-- Available data --

*****

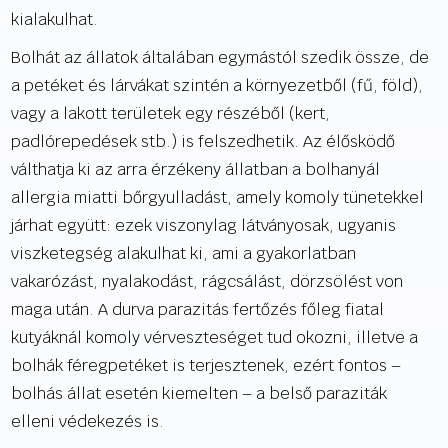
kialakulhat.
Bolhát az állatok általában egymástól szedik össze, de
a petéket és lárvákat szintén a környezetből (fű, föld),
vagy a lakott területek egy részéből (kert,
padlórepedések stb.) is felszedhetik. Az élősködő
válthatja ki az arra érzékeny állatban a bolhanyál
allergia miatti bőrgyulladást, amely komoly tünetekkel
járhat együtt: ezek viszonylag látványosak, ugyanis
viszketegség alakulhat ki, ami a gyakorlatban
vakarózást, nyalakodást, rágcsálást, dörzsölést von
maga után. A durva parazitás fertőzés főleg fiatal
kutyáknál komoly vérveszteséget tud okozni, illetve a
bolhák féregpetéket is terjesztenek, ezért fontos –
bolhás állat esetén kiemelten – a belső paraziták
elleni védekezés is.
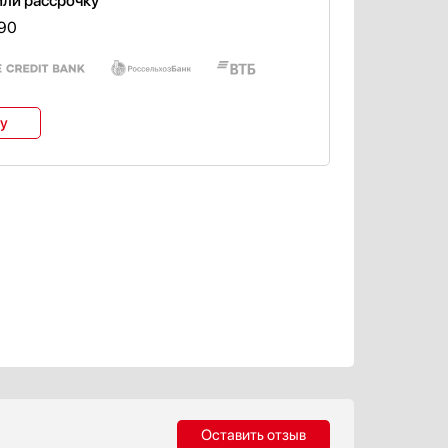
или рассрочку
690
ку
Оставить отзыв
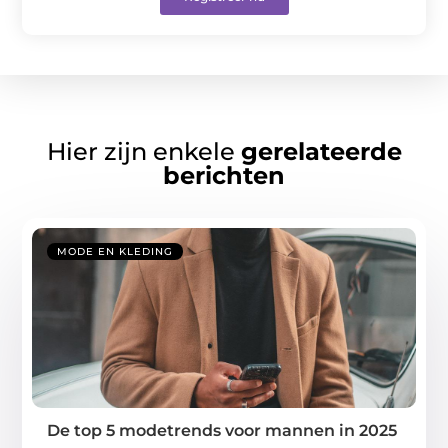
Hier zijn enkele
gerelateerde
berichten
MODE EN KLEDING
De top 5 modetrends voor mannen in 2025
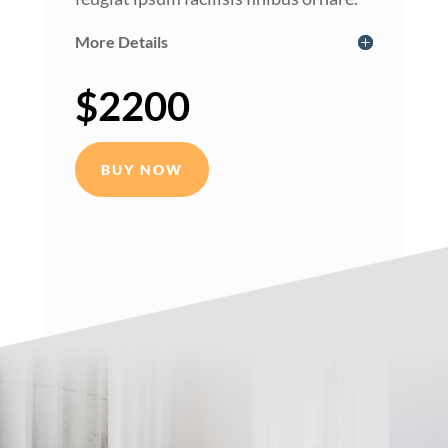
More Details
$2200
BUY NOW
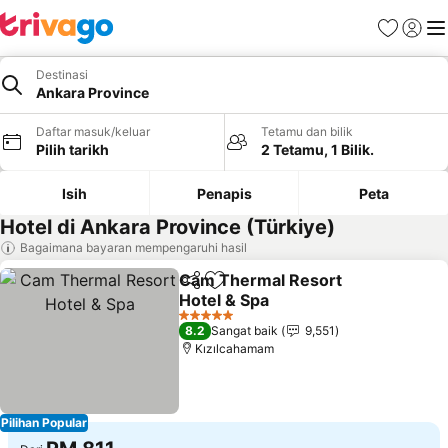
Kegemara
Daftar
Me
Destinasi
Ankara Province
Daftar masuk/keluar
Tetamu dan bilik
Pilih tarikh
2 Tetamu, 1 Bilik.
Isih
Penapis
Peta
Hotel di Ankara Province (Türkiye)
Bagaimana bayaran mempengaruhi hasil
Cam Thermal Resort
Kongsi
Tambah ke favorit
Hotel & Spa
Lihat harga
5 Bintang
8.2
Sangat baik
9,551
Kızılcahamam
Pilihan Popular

*****

-- What you have to do --
Set down exactly the lines between the line containing "De top 5 modetrends voor mannen in 2025" and the end of the records above, both ends included; pictures stay out.

-- Written answer --
De top 5 modetrends voor mannen in 2025
More Details
$2200
BUY NOW
Kegemara
Daftar
Me
Destinasi
Ankara Province
Daftar masuk/keluar
Tetamu dan bilik
Pilih tarikh
2 Tetamu, 1 Bilik.
Isih
Penapis
Peta
Hotel di Ankara Province (Türkiye)
Bagaimana bayaran mempengaruhi hasil
Cam Thermal Resort
Kongsi
Tambah ke favorit
Hotel & Spa
Lihat harga
5 Bintang
8.2
Sangat baik
9,551
Kızılcahamam
Pilihan Popular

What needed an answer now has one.